2014年に発表されたコペンハーゲン大学の論文によると、①健康なキャバリア・キング・チャールズ・スパニエル(CKCS)と②心臓病に罹患したCKCSの多い血小板血漿には、セロトニン(5-HT)と呼ばれる生理活性物質が多く分布しているとともに、①に比べて②の心臓組織内の5-HT濃度が高値を示すとのことである。つまり、5-HTと犬のプロフィール(品種、性別、体重。年齢)に関して研究を進めると、種によって起きやすい病気(好発疾患)の発症要因を解明するキッカケを作ることになるのではないだろうか。

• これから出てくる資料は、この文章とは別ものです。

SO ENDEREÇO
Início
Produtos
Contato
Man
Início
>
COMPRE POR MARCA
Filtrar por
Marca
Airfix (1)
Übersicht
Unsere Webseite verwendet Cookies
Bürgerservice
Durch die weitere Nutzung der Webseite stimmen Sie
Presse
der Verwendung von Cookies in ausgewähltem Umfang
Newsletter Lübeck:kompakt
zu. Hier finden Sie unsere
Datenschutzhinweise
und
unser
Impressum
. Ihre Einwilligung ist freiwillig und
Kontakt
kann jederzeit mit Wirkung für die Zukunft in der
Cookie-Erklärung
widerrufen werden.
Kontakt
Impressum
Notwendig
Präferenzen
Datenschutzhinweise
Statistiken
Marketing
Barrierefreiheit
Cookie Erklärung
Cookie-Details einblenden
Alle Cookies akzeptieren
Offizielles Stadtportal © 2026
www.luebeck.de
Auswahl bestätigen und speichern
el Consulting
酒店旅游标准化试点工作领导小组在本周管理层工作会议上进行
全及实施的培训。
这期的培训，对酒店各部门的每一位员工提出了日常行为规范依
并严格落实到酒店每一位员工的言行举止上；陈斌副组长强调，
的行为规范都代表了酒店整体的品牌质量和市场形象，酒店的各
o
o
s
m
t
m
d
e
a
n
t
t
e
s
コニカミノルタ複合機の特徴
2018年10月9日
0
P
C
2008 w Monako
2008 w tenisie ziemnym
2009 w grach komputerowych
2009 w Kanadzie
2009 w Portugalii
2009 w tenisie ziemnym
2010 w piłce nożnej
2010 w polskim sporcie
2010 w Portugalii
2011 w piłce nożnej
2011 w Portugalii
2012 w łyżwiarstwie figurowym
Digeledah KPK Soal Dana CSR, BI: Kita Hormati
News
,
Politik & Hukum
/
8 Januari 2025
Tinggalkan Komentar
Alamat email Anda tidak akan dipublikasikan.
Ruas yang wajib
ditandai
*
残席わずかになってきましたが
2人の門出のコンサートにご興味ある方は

そこで、ヨーロッパの大学らは、500匹弱の臨床上健康な犬9品種を対象に、血液中5-HT濃度を測定した。すると、種間で比較して高値を示したのは、ニューファンドランド、ベルジャン・シェパード、CKCSであることが判明したとのことである。

上記のことから、CKCSの心臓組織のように、他2品種の各臓器・組織における5-HT濃度(あらゆる生理活性物質に置き換えて同様の検討が出来る)と好発疾患の関連性を解析することで、将来的に、5-HTの分布域に応じた品種別の疾患管理やモニタリングプログラムの確立へと繋がっていくのかも知れない。

犬種ごとの5-HT濃度の解析が、新たな治療法の開発へと繋がることも期待しております。